* WHAT THE EXERCISE ASKS *
Your answer should be the lines below from the one holding "10: Bei Produkt- und" through the one holding "Dienstleistungen tatsächlich genutzt", copied exactly and with nothing else.

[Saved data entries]
►

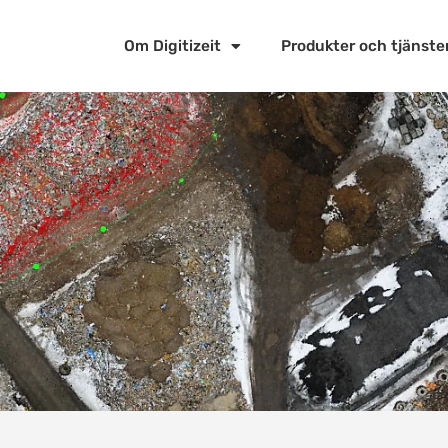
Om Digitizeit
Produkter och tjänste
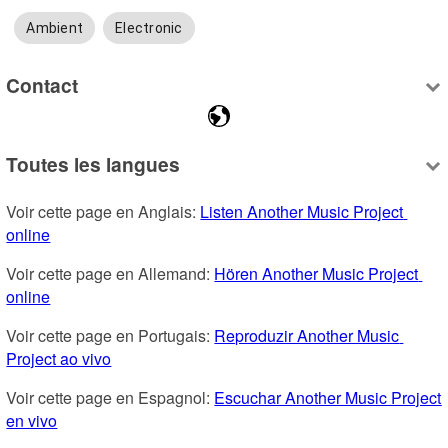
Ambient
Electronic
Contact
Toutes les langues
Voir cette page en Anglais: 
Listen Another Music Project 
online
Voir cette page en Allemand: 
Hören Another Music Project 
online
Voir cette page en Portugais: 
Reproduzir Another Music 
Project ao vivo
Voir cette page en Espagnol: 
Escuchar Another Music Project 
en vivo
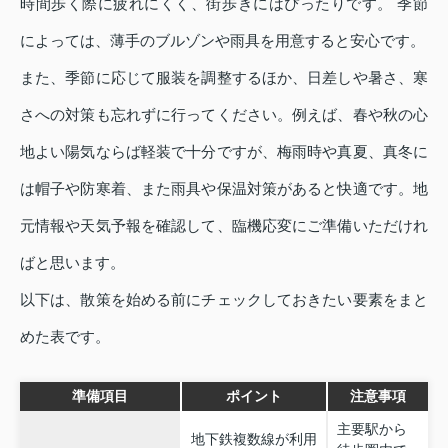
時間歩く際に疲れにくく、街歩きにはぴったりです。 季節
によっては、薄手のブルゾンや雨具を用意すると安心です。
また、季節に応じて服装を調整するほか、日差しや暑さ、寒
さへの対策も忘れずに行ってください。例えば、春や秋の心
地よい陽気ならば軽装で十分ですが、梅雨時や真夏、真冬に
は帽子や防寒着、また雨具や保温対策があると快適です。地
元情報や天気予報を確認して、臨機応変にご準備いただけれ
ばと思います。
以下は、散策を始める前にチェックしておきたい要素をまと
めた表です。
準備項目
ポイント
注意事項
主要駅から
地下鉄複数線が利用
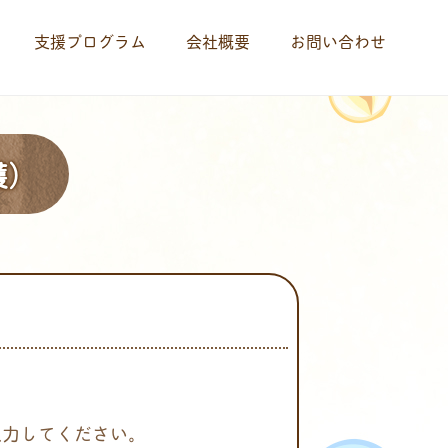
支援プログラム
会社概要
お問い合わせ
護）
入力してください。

◄
►

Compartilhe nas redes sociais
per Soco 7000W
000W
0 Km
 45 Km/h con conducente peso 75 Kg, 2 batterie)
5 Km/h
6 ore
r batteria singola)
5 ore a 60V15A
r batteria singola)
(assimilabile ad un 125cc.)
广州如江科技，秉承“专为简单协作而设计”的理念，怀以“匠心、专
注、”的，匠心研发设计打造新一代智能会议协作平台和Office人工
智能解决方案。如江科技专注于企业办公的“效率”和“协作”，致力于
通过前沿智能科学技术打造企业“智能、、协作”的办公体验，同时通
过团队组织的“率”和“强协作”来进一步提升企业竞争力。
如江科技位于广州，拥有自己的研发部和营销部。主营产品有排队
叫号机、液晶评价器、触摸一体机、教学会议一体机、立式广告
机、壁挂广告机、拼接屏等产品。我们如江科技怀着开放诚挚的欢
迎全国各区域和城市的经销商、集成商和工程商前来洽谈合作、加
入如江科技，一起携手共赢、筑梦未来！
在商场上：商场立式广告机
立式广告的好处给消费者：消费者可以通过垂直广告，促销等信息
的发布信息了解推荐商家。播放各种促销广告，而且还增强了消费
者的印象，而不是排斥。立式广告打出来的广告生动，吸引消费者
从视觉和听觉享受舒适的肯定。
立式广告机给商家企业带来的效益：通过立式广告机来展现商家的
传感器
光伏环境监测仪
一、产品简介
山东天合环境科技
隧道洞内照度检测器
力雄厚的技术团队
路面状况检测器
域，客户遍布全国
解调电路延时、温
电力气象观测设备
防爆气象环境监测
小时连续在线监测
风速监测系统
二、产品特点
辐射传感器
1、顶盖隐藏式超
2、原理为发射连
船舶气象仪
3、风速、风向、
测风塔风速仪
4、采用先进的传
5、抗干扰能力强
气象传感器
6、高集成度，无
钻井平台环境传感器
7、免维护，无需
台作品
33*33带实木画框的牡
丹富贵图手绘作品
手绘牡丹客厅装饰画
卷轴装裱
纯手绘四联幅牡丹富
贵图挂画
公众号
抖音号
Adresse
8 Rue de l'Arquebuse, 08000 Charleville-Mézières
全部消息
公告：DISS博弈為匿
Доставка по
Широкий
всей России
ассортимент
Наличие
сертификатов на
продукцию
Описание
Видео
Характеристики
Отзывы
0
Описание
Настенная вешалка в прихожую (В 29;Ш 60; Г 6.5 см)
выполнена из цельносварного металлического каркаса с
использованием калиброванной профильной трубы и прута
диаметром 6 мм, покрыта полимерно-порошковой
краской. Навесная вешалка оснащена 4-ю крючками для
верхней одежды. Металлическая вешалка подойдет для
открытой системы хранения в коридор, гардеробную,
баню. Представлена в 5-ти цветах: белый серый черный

◄
►

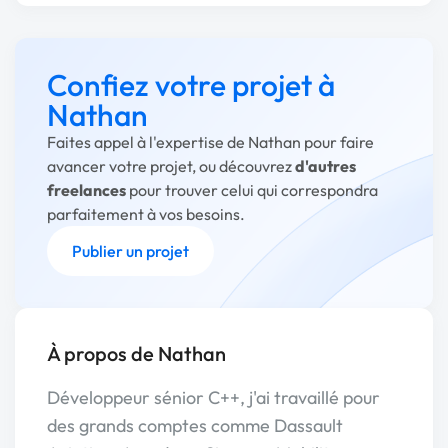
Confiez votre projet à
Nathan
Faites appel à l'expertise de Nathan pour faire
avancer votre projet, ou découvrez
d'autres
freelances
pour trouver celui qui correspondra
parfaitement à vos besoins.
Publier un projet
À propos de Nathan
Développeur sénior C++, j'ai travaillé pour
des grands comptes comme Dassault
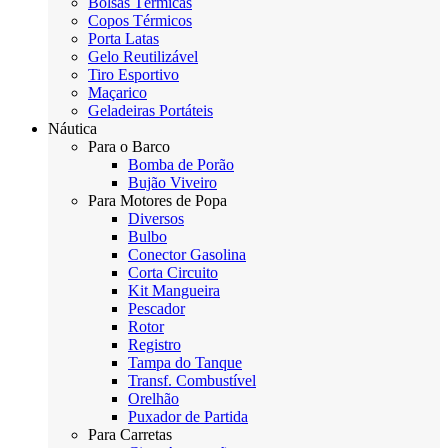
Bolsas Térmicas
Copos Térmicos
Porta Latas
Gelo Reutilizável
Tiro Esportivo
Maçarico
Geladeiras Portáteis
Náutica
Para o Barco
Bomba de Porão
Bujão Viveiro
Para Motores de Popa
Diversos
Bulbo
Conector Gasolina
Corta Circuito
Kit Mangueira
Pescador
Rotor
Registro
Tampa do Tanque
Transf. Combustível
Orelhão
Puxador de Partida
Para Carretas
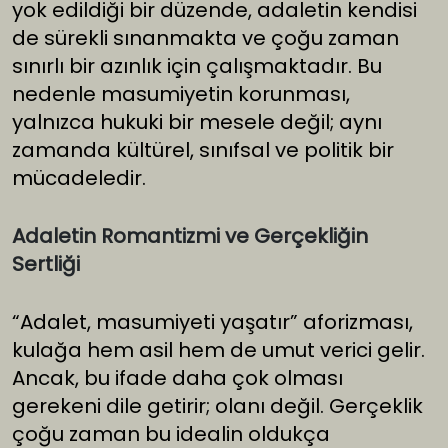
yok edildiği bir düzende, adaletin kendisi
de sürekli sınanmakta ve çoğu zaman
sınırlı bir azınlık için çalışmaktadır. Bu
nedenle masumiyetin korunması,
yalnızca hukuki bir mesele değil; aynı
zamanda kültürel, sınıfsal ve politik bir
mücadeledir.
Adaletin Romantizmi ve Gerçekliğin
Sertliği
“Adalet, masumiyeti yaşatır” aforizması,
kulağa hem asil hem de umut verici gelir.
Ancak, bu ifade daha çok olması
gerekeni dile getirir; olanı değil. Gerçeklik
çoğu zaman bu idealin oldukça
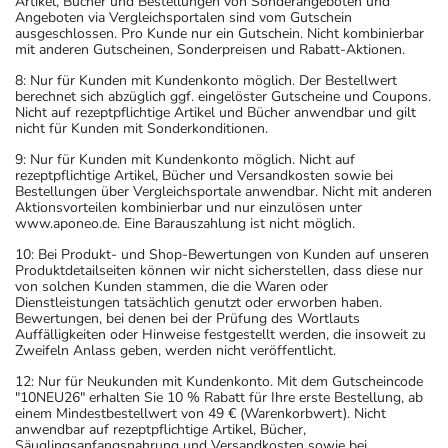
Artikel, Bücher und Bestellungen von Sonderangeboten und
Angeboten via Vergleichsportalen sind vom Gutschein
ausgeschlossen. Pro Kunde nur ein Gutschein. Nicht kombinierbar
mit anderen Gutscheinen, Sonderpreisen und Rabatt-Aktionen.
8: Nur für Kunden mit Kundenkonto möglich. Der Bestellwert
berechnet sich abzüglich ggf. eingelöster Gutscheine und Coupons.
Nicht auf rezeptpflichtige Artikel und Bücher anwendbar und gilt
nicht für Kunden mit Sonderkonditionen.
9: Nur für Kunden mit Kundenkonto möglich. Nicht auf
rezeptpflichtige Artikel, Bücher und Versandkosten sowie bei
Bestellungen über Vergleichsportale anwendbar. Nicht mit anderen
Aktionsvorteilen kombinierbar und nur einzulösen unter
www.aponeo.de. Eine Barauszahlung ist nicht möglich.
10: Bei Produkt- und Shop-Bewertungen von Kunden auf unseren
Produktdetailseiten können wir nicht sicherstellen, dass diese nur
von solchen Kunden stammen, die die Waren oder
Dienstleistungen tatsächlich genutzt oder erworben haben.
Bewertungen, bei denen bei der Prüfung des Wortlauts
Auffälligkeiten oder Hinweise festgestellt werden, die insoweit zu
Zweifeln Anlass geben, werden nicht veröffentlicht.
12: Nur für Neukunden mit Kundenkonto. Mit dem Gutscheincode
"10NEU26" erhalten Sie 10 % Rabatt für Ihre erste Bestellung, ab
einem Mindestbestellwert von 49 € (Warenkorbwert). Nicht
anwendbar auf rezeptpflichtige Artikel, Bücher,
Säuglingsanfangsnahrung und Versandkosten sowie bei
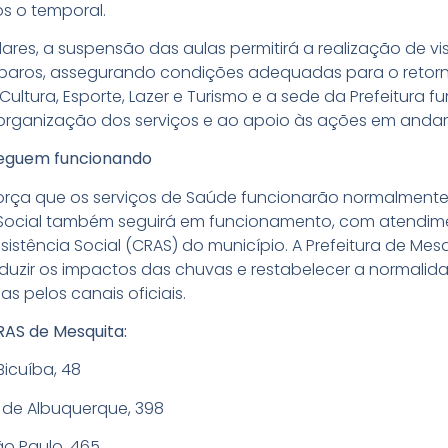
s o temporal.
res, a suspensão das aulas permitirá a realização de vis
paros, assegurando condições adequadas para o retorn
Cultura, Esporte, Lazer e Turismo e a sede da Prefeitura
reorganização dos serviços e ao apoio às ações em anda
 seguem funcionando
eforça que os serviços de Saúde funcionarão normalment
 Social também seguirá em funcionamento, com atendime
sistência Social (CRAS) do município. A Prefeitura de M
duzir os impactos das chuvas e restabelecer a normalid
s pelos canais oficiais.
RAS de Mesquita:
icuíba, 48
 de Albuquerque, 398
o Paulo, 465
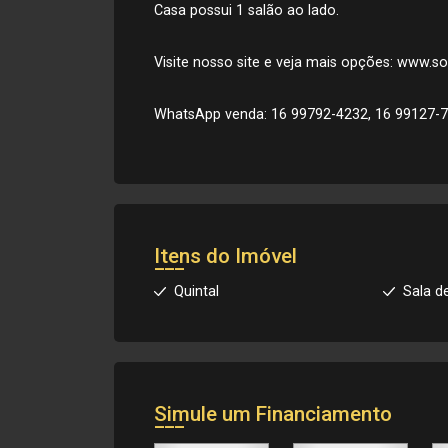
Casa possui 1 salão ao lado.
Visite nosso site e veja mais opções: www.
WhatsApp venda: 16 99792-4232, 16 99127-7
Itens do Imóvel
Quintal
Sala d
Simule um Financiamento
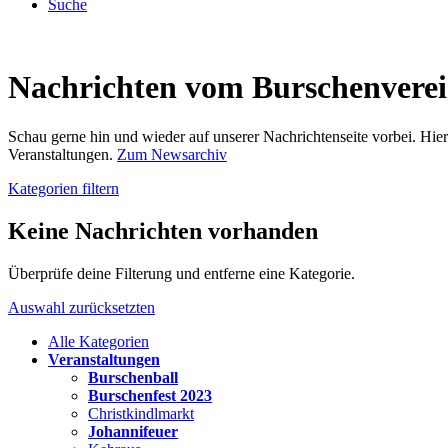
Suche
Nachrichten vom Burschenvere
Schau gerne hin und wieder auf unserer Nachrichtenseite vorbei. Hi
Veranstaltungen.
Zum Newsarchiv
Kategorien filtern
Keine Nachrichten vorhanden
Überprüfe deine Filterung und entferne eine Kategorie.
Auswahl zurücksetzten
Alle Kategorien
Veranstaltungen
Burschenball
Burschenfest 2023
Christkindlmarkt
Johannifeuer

◄

* WORKED SOLUTION *
10: Bei Produkt- und Shop-Bewertungen von Kunden auf unseren
Produktdetailseiten können wir nicht sicherstellen, dass diese nur
von solchen Kunden stammen, die die Waren oder
Dienstleistungen tatsächlich genutzt oder erworben haben.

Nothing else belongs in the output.